EVENTUALLY, I was back in the cosy warmth of the backpackers enjoying a beer with my new chums, which had now spread to include Iwona, a book-publisher from Poland and her fella from Tunisia who (unlucky for him!) tried to take Atheer on on the matter of godlessness. I also found out that Atheer can speak Arabic, Hebrew, Russian, Bulgarian, English and French. I might just be his biggest fan. On the wrong side of the witching hour, we took over the rooftop café and drank until the wee small hours with a couple of British lasses who happened to be studying at my old university, and I found myself in the completely weird position of actually attempting to steer the conversation away religion and politics…
I dropped the passport, photos, photocopies and receipts off at the Iranian Embassy, expecting a ‘great stuff Graham, here’s your visa!’, but instead got a ‘come back tomorrow’. One more night in Istanbul, then? Humph. Sans passport, there was little I could do about getting my Azerbaijan nightmare solved today, but I went to the embassy anyway to make sure everything was in order.
I was told that the Letter of Invitation which I had paid £80 for was now invalid. Why? Because it was addressed to London, not Istanbul. So what?! I hear you cry. Man, this lot LOVE their paperwork. Just love it. Like a teenage boy likes to lock himself in his room. Maybe they kneel down with all their juiciest paperwork spread out in a horseshoe in front of them, undo their flies and… and… oh, never mind…
The short of it all was that I needed a brand new Letter of Invitation. I had spent an hour being pushed about in what was the equivalent of the front row of a Foo Fighter’s gig trying to get to the front desk (queuing (patently) is for WIMPS!) just to be told that there was no way I was going to get a new visa any time this week. I felt like screaming.
You need a nice primal scream every now and then, clears the windpipes.
Then I set off in search of a travel agency who would whip me up a new letter of invitation. In short, I spent over two hours wandering the streets and came up with nothin’. Nobody could help me.
There was one thing that could help… oh yes, you lovely amber nectar, you sweet barley-hop concoction. I needed a beer and I needed one NOW. So it was back to the backpackers and drinks with Atheer and a lovely couple from Canada (who, Luke and Leia style, turned out to be brother and sister). They were from the Frenchy bit of The Cold Australia, which give me tons of ammunition to take the mick, and to Atheer’s delight, they were Jewish, so he got the big guns out on security barriers and fruit pastilles; unfortunately for the sake of comedy, they kept on agreeing with us.
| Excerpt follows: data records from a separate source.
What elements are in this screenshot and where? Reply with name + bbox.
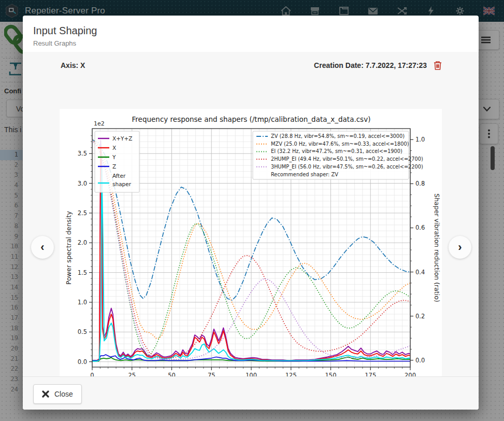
svg-text:1e2: 1e2 — [94, 120, 105, 127]
svg-text:shaper: shaper — [112, 181, 132, 187]
dialog-footer: Close — [23, 376, 479, 410]
creation-date-label: Creation Date: 7.7.2022, 17:27:23 — [314, 61, 427, 69]
svg-text:3.0: 3.0 — [78, 180, 87, 187]
svg-text:3.5: 3.5 — [78, 150, 87, 157]
svg-text:Recommended shaper: ZV: Recommended shaper: ZV — [271, 172, 338, 177]
delete-graph-icon[interactable] — [433, 60, 442, 71]
svg-text:0.6: 0.6 — [415, 224, 425, 231]
result-chart: 02550751001251501752000.00.51.01.52.02.5… — [60, 109, 442, 398]
svg-text:Z: Z — [112, 163, 116, 170]
svg-text:0.4: 0.4 — [415, 269, 425, 276]
dialog-body: Axis: X Creation Date: 7.7.2022, 17:27:2… — [23, 52, 479, 377]
dialog-title: Input Shaping — [33, 25, 479, 37]
svg-text:Shaper vibration reduction (ra: Shaper vibration reduction (ratio) — [433, 193, 441, 302]
svg-text:0.8: 0.8 — [415, 180, 425, 187]
svg-text:1.0: 1.0 — [415, 136, 425, 143]
svg-text:0.5: 0.5 — [78, 328, 87, 335]
svg-text:Frequency response and shapers: Frequency response and shapers (/tmp/cal… — [132, 115, 371, 123]
svg-text:X+Y+Z: X+Y+Z — [112, 135, 132, 142]
svg-text:EI (32.2 Hz, vibr=47.2%, sm~=0: EI (32.2 Hz, vibr=47.2%, sm~=0.31, accel… — [271, 148, 402, 154]
close-button-label: Close — [54, 390, 73, 398]
axis-label: Axis: X — [61, 61, 85, 69]
svg-text:ZV (28.8 Hz, vibr=54.8%, sm~=0: ZV (28.8 Hz, vibr=54.8%, sm~=0.19, accel… — [271, 133, 405, 139]
input-shaping-dialog: Input Shaping Result Graphs Axis: X Crea… — [23, 16, 479, 410]
dialog-header: Input Shaping Result Graphs — [23, 16, 479, 52]
carousel-next-button[interactable]: › — [449, 236, 471, 259]
svg-text:Y: Y — [112, 154, 116, 160]
dialog-subtitle: Result Graphs — [33, 39, 479, 47]
svg-text:MZV (25.0 Hz, vibr=47.6%, sm~=: MZV (25.0 Hz, vibr=47.6%, sm~=0.33, acce… — [271, 141, 409, 147]
svg-text:2.0: 2.0 — [78, 239, 87, 246]
svg-text:0.2: 0.2 — [415, 313, 425, 320]
svg-text:1.0: 1.0 — [78, 299, 87, 306]
result-graph-image: 02550751001251501752000.00.51.01.52.02.5… — [60, 109, 442, 398]
svg-text:2HUMP_EI (49.4 Hz, vibr=50.1%,: 2HUMP_EI (49.4 Hz, vibr=50.1%, sm~=0.22,… — [271, 156, 423, 162]
app-root: Repetier-Server Pro Confi Vo This i 1234… — [0, 0, 504, 421]
carousel-prev-button[interactable]: ‹ — [31, 236, 54, 259]
svg-text:Power spectral density: Power spectral density — [65, 211, 73, 285]
svg-text:3HUMP_EI (56.0 Hz, vibr=47.5%,: 3HUMP_EI (56.0 Hz, vibr=47.5%, sm~=0.26,… — [271, 164, 423, 170]
svg-text:1.5: 1.5 — [78, 269, 87, 276]
svg-text:X: X — [112, 145, 116, 151]
svg-text:0.0: 0.0 — [415, 357, 425, 364]
svg-text:2.5: 2.5 — [78, 209, 87, 217]
svg-text:After: After — [112, 173, 126, 179]
close-button[interactable]: Close — [33, 384, 82, 404]
close-icon — [42, 390, 49, 398]
svg-text:0.0: 0.0 — [78, 358, 87, 366]
graph-meta-row: Axis: X Creation Date: 7.7.2022, 17:27:2… — [61, 60, 442, 71]
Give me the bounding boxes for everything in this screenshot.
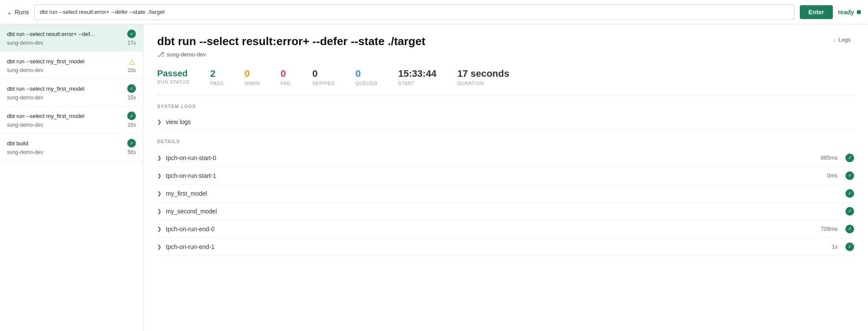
success-icon: ✓ [127, 84, 136, 93]
warning-icon: △ [127, 57, 136, 66]
sidebar-item-4[interactable]: dbt build ✓ sung-demo-dev 56s [0, 134, 143, 161]
success-icon: ✓ [127, 111, 136, 120]
sidebar-item-meta: sung-demo-dev 15s [7, 95, 136, 101]
sidebar-item-time: 17s [128, 40, 136, 46]
chevron-right-icon: ❯ [157, 208, 162, 214]
runs-label: Runs [15, 9, 29, 16]
chevron-right-icon: ❯ [157, 173, 162, 179]
command-input[interactable] [34, 4, 795, 20]
stat-value-queued: 0 [356, 68, 377, 79]
detail-row-1[interactable]: ❯ tpch-on-run-start-1 0ms ✓ [157, 167, 854, 185]
stat-label-fail: FAIL [281, 81, 291, 86]
stat-label-skipped: Skipped [312, 81, 335, 86]
stat-value-warn: 0 [244, 68, 260, 79]
system-logs-section-header: SYSTEM LOGS [157, 104, 854, 109]
stat-pass: 2 PASS [210, 68, 224, 85]
success-icon: ✓ [127, 29, 136, 38]
sidebar-item-title: dbt run --select my_first_model [7, 85, 84, 92]
subtitle-env: sung-demo-dev [167, 51, 206, 58]
enter-button[interactable]: Enter [800, 5, 833, 19]
ready-status: ready [838, 9, 861, 16]
sidebar-item-2[interactable]: dbt run --select my_first_model ✓ sung-d… [0, 79, 143, 106]
content-subtitle: ⎇ sung-demo-dev [157, 51, 426, 58]
logs-button[interactable]: ↓ Logs [829, 35, 854, 45]
sidebar-item-row: dbt run --select result:error+ --def... … [7, 29, 136, 38]
content-title: dbt run --select result:error+ --defer -… [157, 35, 426, 48]
chevron-right-icon: ❯ [157, 119, 162, 125]
detail-row-4[interactable]: ❯ tpch-on-run-end-0 709ms ✓ [157, 220, 854, 238]
detail-row-3[interactable]: ❯ my_second_model ✓ [157, 203, 854, 220]
sidebar-item-title: dbt run --select my_first_model [7, 113, 84, 119]
sidebar-item-row: dbt run --select my_first_model △ [7, 57, 136, 66]
sidebar-item-time: 56s [128, 149, 136, 155]
stat-run_status: Passed RUN STATUS [157, 68, 189, 85]
stat-start: 15:33:44 START [398, 68, 436, 85]
main-layout: dbt run --select result:error+ --def... … [0, 24, 868, 331]
detail-row-time-5: 1s [832, 243, 838, 250]
stat-label-queued: QUEUED [356, 81, 377, 86]
sidebar-item-env: sung-demo-dev [7, 95, 43, 101]
stat-value-duration: 17 seconds [457, 68, 509, 79]
stat-value-run_status: Passed [157, 68, 189, 79]
detail-success-icon-5: ✓ [845, 243, 854, 251]
sidebar-item-meta: sung-demo-dev 10s [7, 67, 136, 73]
detail-success-icon-4: ✓ [845, 225, 854, 233]
sidebar-item-env: sung-demo-dev [7, 40, 43, 46]
sidebar-item-0[interactable]: dbt run --select result:error+ --def... … [0, 24, 143, 52]
stat-label-warn: WARN [244, 81, 260, 86]
detail-success-icon-2: ✓ [845, 189, 854, 198]
detail-row-label-4: tpch-on-run-end-0 [166, 226, 816, 233]
stat-skipped: 0 Skipped [312, 68, 335, 85]
detail-success-icon-0: ✓ [845, 154, 854, 162]
sidebar-item-title: dbt run --select my_first_model [7, 58, 84, 65]
content-header-left: dbt run --select result:error+ --defer -… [157, 35, 426, 58]
branch-icon: ⎇ [157, 51, 164, 58]
stat-label-pass: PASS [210, 81, 224, 86]
stats-row: Passed RUN STATUS 2 PASS 0 WARN 0 FAIL 0… [157, 68, 854, 95]
detail-row-0[interactable]: ❯ tpch-on-run-start-0 885ms ✓ [157, 149, 854, 167]
detail-row-time-1: 0ms [827, 172, 838, 179]
sidebar-item-env: sung-demo-dev [7, 149, 43, 155]
chevron-right-icon: ❯ [157, 155, 162, 161]
success-icon: ✓ [127, 139, 136, 147]
details-section-header: DETAILS [157, 139, 854, 144]
sidebar-item-env: sung-demo-dev [7, 67, 43, 73]
detail-row-label-0: tpch-on-run-start-0 [166, 154, 816, 161]
sidebar-item-3[interactable]: dbt run --select my_first_model ✓ sung-d… [0, 106, 143, 134]
detail-row-label-2: my_first_model [166, 190, 841, 197]
stat-label-start: START [398, 81, 436, 86]
sidebar-item-meta: sung-demo-dev 16s [7, 122, 136, 128]
ready-label: ready [838, 9, 854, 16]
view-logs-label: view logs [166, 118, 854, 125]
logs-label: Logs [838, 36, 851, 43]
view-logs-row[interactable]: ❯ view logs [157, 114, 854, 130]
runs-dropdown[interactable]: ⌄ Runs [7, 9, 29, 16]
detail-row-label-5: tpch-on-run-end-1 [166, 243, 827, 250]
chevron-right-icon: ❯ [157, 190, 162, 197]
sidebar-item-row: dbt run --select my_first_model ✓ [7, 111, 136, 120]
sidebar-item-1[interactable]: dbt run --select my_first_model △ sung-d… [0, 52, 143, 79]
chevron-right-icon: ❯ [157, 244, 162, 250]
stat-queued: 0 QUEUED [356, 68, 377, 85]
stat-fail: 0 FAIL [281, 68, 291, 85]
stat-value-skipped: 0 [312, 68, 335, 79]
stat-label-duration: DURATION [457, 81, 509, 86]
sidebar-item-meta: sung-demo-dev 56s [7, 149, 136, 155]
sidebar-item-meta: sung-demo-dev 17s [7, 40, 136, 46]
sidebar-item-title: dbt build [7, 140, 28, 147]
chevron-right-icon: ❯ [157, 226, 162, 232]
detail-success-icon-3: ✓ [845, 207, 854, 216]
detail-success-icon-1: ✓ [845, 171, 854, 180]
sidebar-item-env: sung-demo-dev [7, 122, 43, 128]
sidebar-item-time: 15s [128, 95, 136, 101]
stat-duration: 17 seconds DURATION [457, 68, 509, 85]
arrow-down-icon: ↓ [833, 36, 836, 43]
sidebar-item-title: dbt run --select result:error+ --def... [7, 31, 95, 37]
detail-row-time-0: 885ms [821, 154, 838, 161]
stat-value-start: 15:33:44 [398, 68, 436, 79]
detail-row-5[interactable]: ❯ tpch-on-run-end-1 1s ✓ [157, 238, 854, 256]
stat-warn: 0 WARN [244, 68, 260, 85]
sidebar-item-row: dbt run --select my_first_model ✓ [7, 84, 136, 93]
ready-dot-icon [857, 10, 861, 14]
detail-row-2[interactable]: ❯ my_first_model ✓ [157, 185, 854, 203]
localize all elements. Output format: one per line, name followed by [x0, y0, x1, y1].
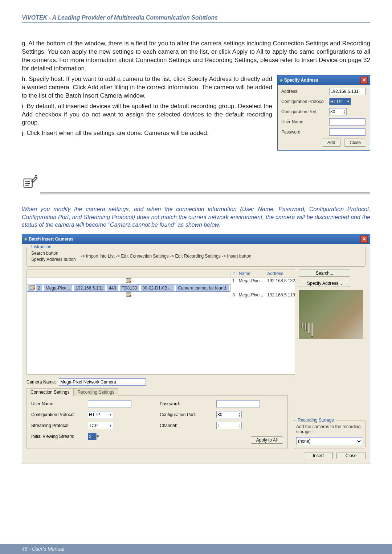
config-port-label: Configuration Port: [281, 109, 329, 115]
camera-error-icon [126, 278, 131, 283]
conn-protocol-select[interactable]: HTTP▼ [88, 411, 113, 418]
tab-recording-settings[interactable]: Recording Settings [73, 388, 118, 396]
note-icon [22, 173, 370, 191]
close-button[interactable]: Close [344, 139, 366, 147]
tab-connection-settings[interactable]: Connection Settings [26, 388, 73, 396]
conn-protocol-label: Configuration Protocol: [31, 412, 86, 417]
camera-name-input[interactable] [59, 378, 146, 386]
username-label: User Name: [281, 119, 329, 125]
specify-address-dialog-wrap: ◆ Specify Address ✕ Address: Configurati… [277, 75, 370, 151]
col-name[interactable]: Name [237, 270, 265, 278]
vivotek-logo-icon: ◆ [280, 78, 283, 83]
page-number: 46 - User's Manual [22, 546, 64, 552]
camera-table-wrap: # Name Address Port Model MAC Status [26, 270, 295, 375]
camera-name-label: Camera Name: [26, 379, 56, 385]
content-body: g. At the bottom of the window, there is… [22, 40, 370, 153]
address-label: Address: [281, 89, 329, 94]
recording-storage-text: Add the cameras to the recording storage… [296, 424, 362, 434]
recording-storage-fieldset: Recording Storage Add the cameras to the… [293, 420, 366, 448]
vivotek-logo-icon: ◆ [24, 237, 27, 241]
col-num[interactable]: # [230, 270, 237, 278]
config-protocol-select[interactable]: HTTP▼ [329, 98, 351, 105]
recording-storage-select[interactable]: (none) [296, 437, 362, 445]
initial-viewing-stream-spinner[interactable]: 2▲▼ [88, 433, 97, 440]
batch-dialog-title: Batch Insert Cameras [29, 237, 73, 242]
channel-spinner[interactable]: 1▲▼ [216, 422, 242, 429]
specify-address-button[interactable]: Specify Address... [299, 280, 350, 287]
conn-port-label: Configuration Port: [160, 412, 214, 417]
streaming-protocol-label: Streaming Protocol: [31, 423, 86, 428]
config-port-spinner[interactable]: 80▲▼ [329, 108, 347, 115]
camera-error-icon [30, 285, 35, 290]
note-divider [40, 192, 370, 194]
batch-dialog-titlebar: ◆ Batch Insert Cameras ✕ [22, 234, 370, 244]
channel-label: Channel: [160, 423, 214, 428]
initial-viewing-stream-label: Initial Viewing Stream: [31, 434, 86, 439]
specify-address-dialog: ◆ Specify Address ✕ Address: Configurati… [277, 75, 370, 151]
conn-username-label: User Name: [31, 401, 86, 406]
note-text: When you modify the camera settings, and… [22, 205, 370, 229]
conn-username-input[interactable] [88, 400, 131, 407]
search-button[interactable]: Search... [299, 270, 350, 277]
camera-table: # Name Address Port Model MAC Status [27, 270, 295, 299]
batch-insert-dialog: ◆ Batch Insert Cameras ✕ Instruction Sea… [22, 234, 370, 464]
instruction-flow: -> Import into List -> Edit Connection S… [81, 254, 252, 259]
address-input[interactable] [329, 88, 366, 95]
table-row[interactable]: 2 Mega-Pixe... 192.168.5.131 443 FD8133 … [27, 284, 230, 292]
recording-storage-legend: Recording Storage [296, 418, 335, 423]
camera-error-icon [126, 292, 131, 297]
doc-header: VIVOTEK - A Leading Provider of Multimed… [22, 15, 370, 23]
password-input[interactable] [329, 128, 366, 136]
col-address[interactable]: Address [265, 270, 295, 278]
username-input[interactable] [329, 118, 366, 126]
apply-to-all-button[interactable]: Apply to All [251, 436, 283, 444]
doc-header-title: VIVOTEK - A Leading Provider of Multimed… [22, 15, 218, 21]
close-icon[interactable]: ✕ [360, 77, 368, 84]
conn-port-spinner[interactable]: 80▲▼ [216, 411, 242, 418]
instruction-legend: Instruction [30, 244, 53, 249]
config-protocol-label: Configuration Protocol: [281, 99, 329, 104]
conn-password-input[interactable] [216, 400, 260, 407]
insert-button[interactable]: Insert [304, 452, 333, 459]
table-row[interactable]: 3 Mega-Pixe... 192.168.5.119 443 IP8132 … [27, 292, 295, 299]
instruction-line2: Specify Address button [31, 257, 76, 262]
password-label: Password: [281, 129, 329, 135]
dialog-title: Specify Address [284, 77, 318, 83]
paragraph-g: g. At the bottom of the window, there is… [22, 40, 370, 73]
page-footer: 46 - User's Manual [0, 544, 392, 554]
instruction-line1: Search button [31, 251, 76, 256]
add-button[interactable]: Add [322, 139, 340, 147]
streaming-protocol-select[interactable]: TCP▼ [88, 422, 113, 429]
camera-preview [299, 290, 363, 339]
connection-settings-panel: User Name: Configuration Protocol: HTTP▼… [26, 395, 288, 448]
close-button[interactable]: Close [336, 452, 366, 459]
instruction-fieldset: Instruction Search button Specify Addres… [26, 247, 366, 267]
dialog-titlebar: ◆ Specify Address ✕ [278, 75, 370, 85]
close-icon[interactable]: ✕ [360, 235, 368, 243]
table-row[interactable]: 1 Mega-Pixe... 192.168.5.132 443 FD8161 … [27, 277, 295, 284]
conn-password-label: Password: [160, 401, 214, 406]
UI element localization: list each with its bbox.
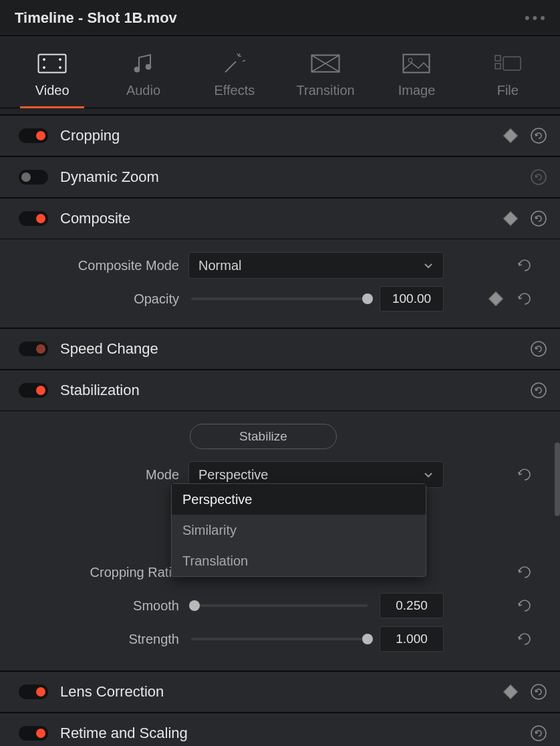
svg-point-5 <box>134 67 140 72</box>
svg-point-2 <box>43 67 45 69</box>
audio-icon <box>128 52 158 75</box>
section-header-retime-scaling[interactable]: Retime and Scaling <box>0 713 560 746</box>
section-header-cropping[interactable]: Cropping <box>0 115 560 156</box>
reset-row-icon[interactable] <box>516 290 533 307</box>
toggle-retime-scaling[interactable] <box>19 726 48 741</box>
tab-label: Effects <box>214 83 255 98</box>
slider-smooth[interactable] <box>191 604 368 607</box>
reset-row-icon[interactable] <box>516 597 533 614</box>
tab-video[interactable]: Video <box>7 52 98 108</box>
scrollbar-thumb[interactable] <box>555 443 560 516</box>
reset-row-icon[interactable] <box>516 630 533 648</box>
svg-point-19 <box>531 726 546 741</box>
label-stab-mode: Mode <box>19 467 179 483</box>
tab-label: Audio <box>126 83 160 98</box>
svg-point-1 <box>43 59 45 61</box>
svg-point-18 <box>531 685 546 699</box>
reset-section-icon[interactable] <box>529 168 548 186</box>
svg-point-3 <box>59 59 61 61</box>
dropdown-item[interactable]: Translation <box>172 545 426 576</box>
tab-label: Image <box>398 83 436 98</box>
toggle-speed-change[interactable] <box>19 342 48 356</box>
label-smooth: Smooth <box>19 598 179 614</box>
section-body-composite: Composite Mode Normal Opacity 100.00 <box>0 239 560 328</box>
svg-rect-11 <box>495 64 501 69</box>
panel-menu-icon[interactable]: ••• <box>525 9 548 27</box>
svg-point-16 <box>531 342 546 356</box>
section-header-composite[interactable]: Composite <box>0 198 560 239</box>
keyframe-icon[interactable] <box>503 211 519 227</box>
keyframe-icon[interactable] <box>488 291 504 307</box>
section-title: Lens Correction <box>59 683 495 701</box>
svg-point-4 <box>59 67 61 69</box>
dropdown-item[interactable]: Perspective <box>172 484 426 515</box>
tab-image[interactable]: Image <box>371 52 462 108</box>
reset-section-icon[interactable] <box>529 682 548 701</box>
section-title: Speed Change <box>59 340 519 358</box>
slider-opacity[interactable] <box>191 297 368 300</box>
stabilize-button[interactable]: Stabilize <box>190 424 337 449</box>
tab-bar: Video Audio Effects Transition Image <box>0 36 560 108</box>
section-title: Stabilization <box>59 382 519 399</box>
slider-strength[interactable] <box>191 638 368 640</box>
tab-label: Transition <box>297 83 355 98</box>
section-header-stabilization[interactable]: Stabilization <box>0 370 560 411</box>
reset-row-icon[interactable] <box>516 564 533 581</box>
field-opacity[interactable]: 100.00 <box>380 286 444 312</box>
keyframe-icon[interactable] <box>503 128 519 144</box>
section-title: Dynamic Zoom <box>59 168 519 186</box>
toggle-composite[interactable] <box>19 211 48 226</box>
section-header-speed-change[interactable]: Speed Change <box>0 328 560 370</box>
tab-audio[interactable]: Audio <box>98 52 188 108</box>
titlebar: Timeline - Shot 1B.mov ••• <box>0 0 560 36</box>
tab-transition[interactable]: Transition <box>280 52 371 108</box>
dropdown-item[interactable]: Similarity <box>172 515 426 545</box>
tab-effects[interactable]: Effects <box>189 52 280 108</box>
svg-rect-10 <box>495 55 501 61</box>
select-value: Perspective <box>198 467 269 483</box>
dropdown-stab-mode[interactable]: Perspective Similarity Translation <box>171 483 426 577</box>
select-value: Normal <box>198 258 241 273</box>
reset-section-icon[interactable] <box>529 126 548 145</box>
effects-icon <box>220 52 249 75</box>
field-smooth[interactable]: 0.250 <box>380 593 444 618</box>
tab-label: File <box>497 83 519 98</box>
label-composite-mode: Composite Mode <box>19 258 179 273</box>
chevron-down-icon <box>423 260 434 271</box>
reset-section-icon[interactable] <box>529 381 548 400</box>
toggle-dynamic-zoom[interactable] <box>19 170 48 184</box>
toggle-cropping[interactable] <box>19 128 48 143</box>
keyframe-icon[interactable] <box>503 685 519 700</box>
svg-point-14 <box>531 170 546 184</box>
section-body-stabilization: Stabilize Mode Perspective Perspective S… <box>0 411 560 671</box>
svg-point-9 <box>408 58 412 62</box>
svg-point-6 <box>146 64 151 70</box>
tab-file[interactable]: File <box>462 52 553 108</box>
section-header-lens-correction[interactable]: Lens Correction <box>0 671 560 713</box>
chevron-down-icon <box>423 469 434 480</box>
field-strength[interactable]: 1.000 <box>380 626 444 652</box>
label-cropping-ratio: Cropping Ratio <box>19 565 179 580</box>
transition-icon <box>311 52 340 75</box>
reset-section-icon[interactable] <box>529 209 548 228</box>
reset-row-icon[interactable] <box>516 257 533 274</box>
sections-scroll[interactable]: Cropping Dynamic Zoom Composite <box>0 108 560 746</box>
toggle-lens-correction[interactable] <box>19 685 48 699</box>
reset-row-icon[interactable] <box>516 466 533 483</box>
tab-label: Video <box>35 83 69 98</box>
section-title: Cropping <box>59 127 495 144</box>
svg-rect-0 <box>39 55 66 73</box>
image-icon <box>402 52 431 75</box>
inspector-panel: Timeline - Shot 1B.mov ••• Video Audio E… <box>0 0 560 746</box>
section-title: Retime and Scaling <box>59 725 519 742</box>
svg-point-17 <box>531 383 546 398</box>
video-icon <box>37 52 67 75</box>
panel-title: Timeline - Shot 1B.mov <box>15 9 177 27</box>
section-header-dynamic-zoom[interactable]: Dynamic Zoom <box>0 156 560 198</box>
reset-section-icon[interactable] <box>529 340 548 358</box>
reset-section-icon[interactable] <box>529 724 548 743</box>
toggle-stabilization[interactable] <box>19 383 48 398</box>
label-strength: Strength <box>19 632 179 647</box>
svg-point-15 <box>531 211 546 226</box>
select-composite-mode[interactable]: Normal <box>188 252 444 279</box>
Where are the die-hard curly-sided settlers when you need them?!
Afterwards, Atheer and I ventured into the night for another drink or two and ended up on the maddest pub crawl I’ve undertaken in an age. There were a bunch of places that we couldn’t get into unless we had girls with us, so we had to hang about on the street hiding our cans of lager (you’re not supposed to drink on the street in Turkey) and hassling female passers by like a pair of midnight cowboys in the hope of somebody taking pity on us and getting us inside one of these places.
The night soon collapsed into a cacophony of drunken antics which somehow involved a vodka Redbull, stolen nuts and a shopping trolley. I can’t remember too much after that. Merry Christmas Everyone!